4.1.    De rechtbank heeft terecht overwogen dat de keuze voor een dependance een voorziening inhoudt als bedoeld in artikel 92, eerste lid, aanhef en onderdeel a, onder 1˚, van de WPO, en dat voor toewijzing van die voorziening een aparte besluitvormingsprocedure geldt, neergelegd in artikel 95 van de WPO, waartegen bestuursrechtelijke rechtsmiddelen openstaan. Het IHP en de daarin vermelde keuze voor een dependance van ’t Schrijverke moet worden aangemerkt als voorbereiding op voormelde besluitvormingsprocedure. Die voorbereiding is zelf niet gericht op rechtsgevolg. Nu de rechtbank terecht heeft geoordeeld dat de keuze van de raad voor een dependance niet als besluit in de zin van de Awb kan worden aangemerkt, kan de stelling van de stichting dat de raad door die keuze in strijd heeft gehandeld met het verbod van détournement de procédure reeds daarom niet worden gevolgd. Dat de gemaakte keuze richtinggevend zal zijn bij de noodzakelijke besluitvorming of dat in de gemeente al jaren geen programma en overzicht als bedoeld in de artikelen 95 en 96 van de WPO is opgesteld, doet aan het voorgaande niet af.
Het betoog faalt.
5.    Het hoger beroep is ongegrond. De aangevallen uitspraak dient te worden bevestigd.

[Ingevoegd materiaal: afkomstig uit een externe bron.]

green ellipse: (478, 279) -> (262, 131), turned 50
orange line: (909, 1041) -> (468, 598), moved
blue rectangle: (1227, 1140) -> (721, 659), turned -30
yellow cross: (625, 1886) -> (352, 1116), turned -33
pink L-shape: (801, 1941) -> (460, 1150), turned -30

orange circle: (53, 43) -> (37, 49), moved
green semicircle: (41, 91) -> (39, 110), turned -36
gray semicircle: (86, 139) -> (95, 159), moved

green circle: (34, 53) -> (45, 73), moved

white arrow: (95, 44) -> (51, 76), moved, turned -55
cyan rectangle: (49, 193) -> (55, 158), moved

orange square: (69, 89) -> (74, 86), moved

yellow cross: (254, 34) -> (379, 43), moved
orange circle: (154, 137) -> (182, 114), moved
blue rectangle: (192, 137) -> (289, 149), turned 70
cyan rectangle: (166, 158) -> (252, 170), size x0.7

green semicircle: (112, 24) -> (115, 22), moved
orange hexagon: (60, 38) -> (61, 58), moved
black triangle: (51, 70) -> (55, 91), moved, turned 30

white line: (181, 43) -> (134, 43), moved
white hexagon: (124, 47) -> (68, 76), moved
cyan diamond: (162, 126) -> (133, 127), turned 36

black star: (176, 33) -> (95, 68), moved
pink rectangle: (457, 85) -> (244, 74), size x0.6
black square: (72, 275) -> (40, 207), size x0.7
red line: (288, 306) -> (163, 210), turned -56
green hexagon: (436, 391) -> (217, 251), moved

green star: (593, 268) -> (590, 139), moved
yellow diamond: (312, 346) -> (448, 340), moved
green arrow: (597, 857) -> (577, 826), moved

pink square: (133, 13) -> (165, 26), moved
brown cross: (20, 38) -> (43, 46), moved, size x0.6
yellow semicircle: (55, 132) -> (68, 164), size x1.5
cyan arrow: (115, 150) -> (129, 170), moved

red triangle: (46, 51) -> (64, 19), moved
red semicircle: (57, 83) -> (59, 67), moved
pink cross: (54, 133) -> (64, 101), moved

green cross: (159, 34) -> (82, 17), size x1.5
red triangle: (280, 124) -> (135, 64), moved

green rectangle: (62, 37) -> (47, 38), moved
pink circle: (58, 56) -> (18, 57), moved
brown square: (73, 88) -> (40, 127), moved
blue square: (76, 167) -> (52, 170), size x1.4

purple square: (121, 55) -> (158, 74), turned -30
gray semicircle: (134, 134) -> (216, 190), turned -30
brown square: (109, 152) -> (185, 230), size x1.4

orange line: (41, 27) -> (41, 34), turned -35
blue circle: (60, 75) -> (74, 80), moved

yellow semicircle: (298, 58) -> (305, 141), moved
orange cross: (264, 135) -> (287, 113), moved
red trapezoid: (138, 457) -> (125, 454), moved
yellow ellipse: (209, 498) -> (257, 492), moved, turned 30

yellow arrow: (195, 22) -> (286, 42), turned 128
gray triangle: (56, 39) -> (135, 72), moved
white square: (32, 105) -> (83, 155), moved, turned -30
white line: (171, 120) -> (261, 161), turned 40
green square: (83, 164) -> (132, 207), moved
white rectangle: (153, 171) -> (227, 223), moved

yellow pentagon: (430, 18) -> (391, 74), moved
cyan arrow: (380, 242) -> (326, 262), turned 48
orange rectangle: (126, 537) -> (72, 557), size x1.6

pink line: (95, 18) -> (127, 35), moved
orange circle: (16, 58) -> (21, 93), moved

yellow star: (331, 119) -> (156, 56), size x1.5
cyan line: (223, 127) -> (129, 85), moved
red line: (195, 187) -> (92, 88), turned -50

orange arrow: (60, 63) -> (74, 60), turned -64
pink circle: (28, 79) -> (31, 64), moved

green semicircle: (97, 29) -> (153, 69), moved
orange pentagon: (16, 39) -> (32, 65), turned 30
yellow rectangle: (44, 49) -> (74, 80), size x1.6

6.    Voor een proceskostenveroordeling bestaat geen aanleiding.
Beslissing
De Afdeling bestuursrechtspraak van de Raad van State
Recht doende in naam der Koningin:
bevestigt de aangevallen uitspraak.
Aldus vastgesteld door mr. A.W.M. Bijloos, lid van de enkelvoudige kamer, in tegenwoordigheid van mr. P. Lodder, ambtenaar van staat.
w.g. Bijloos    w.g. Lodder
lid van de enkelvoudige kamer    ambtenaar van staat
Uitgesproken in het openbaar op 20 februari 2013
362-752.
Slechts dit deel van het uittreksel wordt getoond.